(Transcribed page contents)
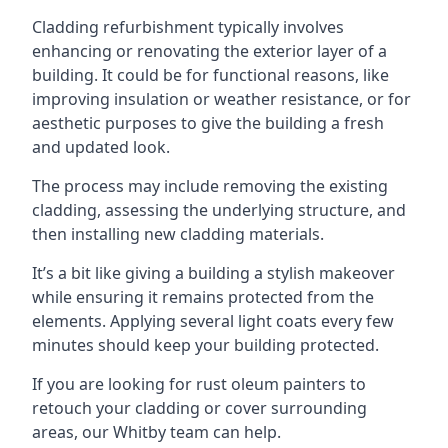
Cladding refurbishment typically involves
enhancing or renovating the exterior layer of a
building. It could be for functional reasons, like
improving insulation or weather resistance, or for
aesthetic purposes to give the building a fresh
and updated look.
The process may include removing the existing
cladding, assessing the underlying structure, and
then installing new cladding materials.
It’s a bit like giving a building a stylish makeover
while ensuring it remains protected from the
elements. Applying several light coats every few
minutes should keep your building protected.
If you are looking for rust oleum painters to
retouch your cladding or cover surrounding
areas, our Whitby team can help.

__Problem details__. Copy out exactly the lines from the one containing "cladding, assessing the" through the last line above, keeping both end lines.

__Reply to the task__.
cladding, assessing the underlying structure, and
then installing new cladding materials.
It’s a bit like giving a building a stylish makeover
while ensuring it remains protected from the
elements. Applying several light coats every few
minutes should keep your building protected.
If you are looking for rust oleum painters to
retouch your cladding or cover surrounding
areas, our Whitby team can help.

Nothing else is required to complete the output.